That “higher resolution aircraft data” was collected over fifty years.
Most of it will not be “higher resolution”.
Most of that data will be collected via different methods/sensors.

Here is the “supplement 1, Heat flux distribution of Antarctica unveiled”.

Describing where the researchers start with spectra,
switch to magnetic surveys,
select a particular method for estimating curie depth from many,
etc. atc.

No geological information needed or verified.
No verification of their ‘calculations’ on existing magmatic bodies.

It does appear to be one of those “You can’t get there from here” research knots.

November 15, 2017 5:33 pm

Here is a similar story: Climate Alarmists are Blinded by Ideology and Ignorance
https://co2islife.wordpress.com/2017/11/15/climate-alarmists-are-blinded-by-ideology-and-ignorance/

crackers345
November 15, 2017 5:36 pm

when did this geothermal heat
start?

just recently, just as humans
started to monitor
antarctica temp and ice?

Reply to  crackers345
November 15, 2017 5:40 pm

Probably in 1850, just in time for the industrial era.

crackers345
Reply to  Smart Rock
November 15, 2017 6:04 pm

so when did this geothermal heating actually begin?

AndyG55
Reply to  Smart Rock
November 15, 2017 7:25 pm

millions of years ago, bonehead !!

Extreme Hiatus
Reply to  Smart Rock
November 15, 2017 8:43 pm

More like billions of years Andy.

But following the same tangent as Smart Rock’s amusing comment about 1850 (the blame game never ends), this could lead to a massive new UN project to start sealing these dangerous cracks. This could, after all, melt ice and drown Manhattan.

And it may be worse than we thought. Maybe those evil ‘heat trapping gasses’ have already warmed the planet so deeply that there will be more of this.

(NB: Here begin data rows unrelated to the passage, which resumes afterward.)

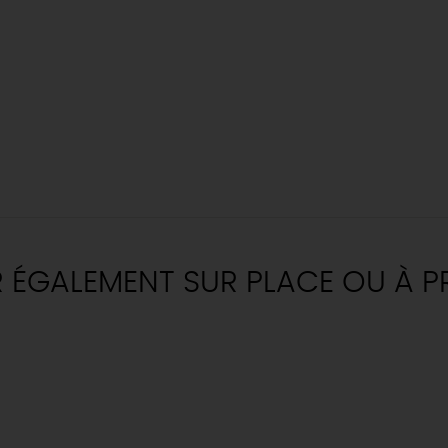
R ÉGALEMENT SUR PLACE OU À P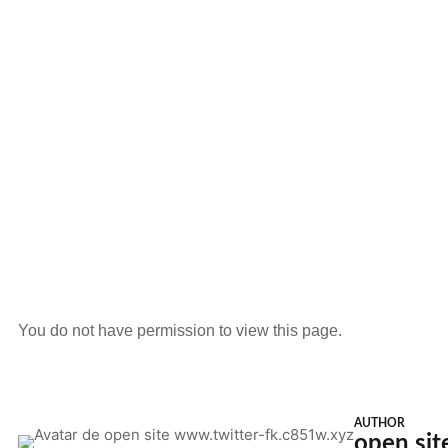
You do not have permission to view this page.
AUTHOR
open sit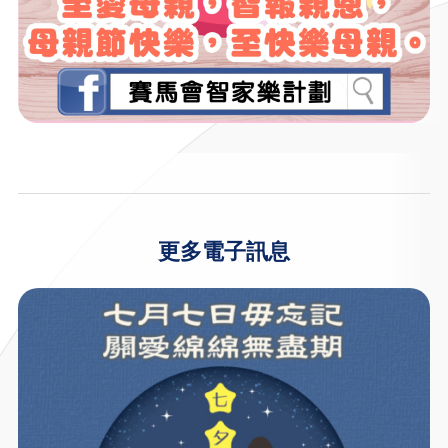
更多電子訊息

Maybe the ‘missing heat’ isn’t hiding at the bottom of the ocean but went all the way down there?

Its all so scary!!!

Nick Stokes
Reply to  Smart Rock
November 15, 2017 8:44 pm

“millions of years ago”
So why has it suddenly started to cause warming?

AndyG55
Reply to  Smart Rock
November 15, 2017 8:52 pm

Displaying your ignorance STILL, hey Nick

I suppose you are so dumb that you think volcanoes are constant, or something. !!

Nick Stokes
Reply to  Smart Rock
November 15, 2017 8:58 pm

Volcanoes don’t produce large amounts of distributed heat over such wide areas. They are looking at 3-4 km down. The time constants of diffusion of heat over these distances are enormous.

Nick Stokes
Reply to  Smart Rock
November 15, 2017 9:20 pm

Time constants – the time constant for thermal diffusivity in a 1 km slab of ice is about 10E12 s ~ 30,000 years. So even if there are changes down there, they will be smeared over this order of time at the surface.

AndyG55
Reply to  Smart Rock
November 15, 2017 9:46 pm

A bit of lite reading for you Nick

Take off your blinkers first.. if they are actually removable.

https://climatechangedispatch.com/volcanic-heat-fueling-mysterious-antarctic-melt-hole/

(You don’t need to add the snotty comments about the person you answer to,it appears juvenile,especially when you do it so much) MOD

Reply to  Smart Rock
November 15, 2017 9:48 pm

Read this,Crackers:

“Activity Deep Down

Even if most of the volcanoes no longer spew molten rock, it’s clear that volcanic activity is still occurring, according to a recent study that found a surprising amount of heat flow underneath the glacier. One of Antarctica’s most famous volcanoes, Mt. Erebus, is located in the region and has been active for some 1.3 million years, and Mt. Sidley, the highest volcano in Antarctica, is also nearby.

The presence of glacial volcanoes may sound like cause for alarm in a time when worries of melting ice sheets abound, but the reality is more complex. While thermal activity underneath glaciers can cause them to move faster as the bottom layer melts, it’s never been seen as a major factor in the past. While the discovery of dozens of volcanoes under the ice certainly indicates that Antarctica is more geologically active previously believed, it’s still not known how many are actually likely to erupt soon and what the consequences will be. In fact, the volcanoes themselves could act as a kind of brake by making the terrain more uneven and inhibiting the flow of ice.”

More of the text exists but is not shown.